◆ What this task involves: Which lines run from the one with "個人情報の取り扱いについて" through the end of the data? Retype them exactly, without pictures.

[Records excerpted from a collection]
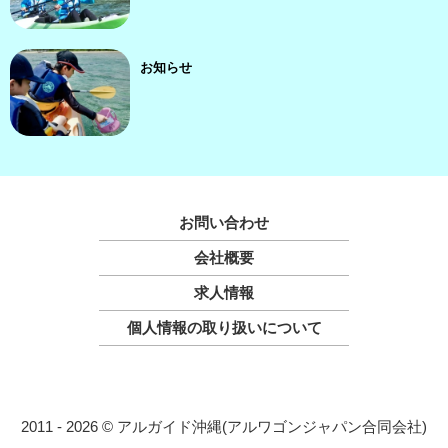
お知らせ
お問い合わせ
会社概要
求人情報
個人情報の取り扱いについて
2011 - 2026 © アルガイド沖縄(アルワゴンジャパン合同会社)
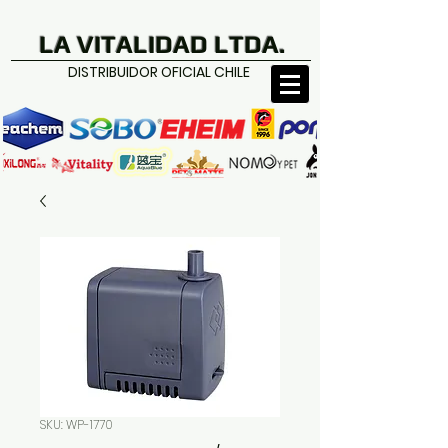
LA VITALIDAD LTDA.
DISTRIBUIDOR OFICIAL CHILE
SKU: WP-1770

◆ Exercise answer:
個人情報の取り扱いについて
2011 - 2026 © アルガイド沖縄(アルワゴンジャパン合同会社)
LA VITALIDAD LTDA.
DISTRIBUIDOR OFICIAL CHILE
SKU: WP-1770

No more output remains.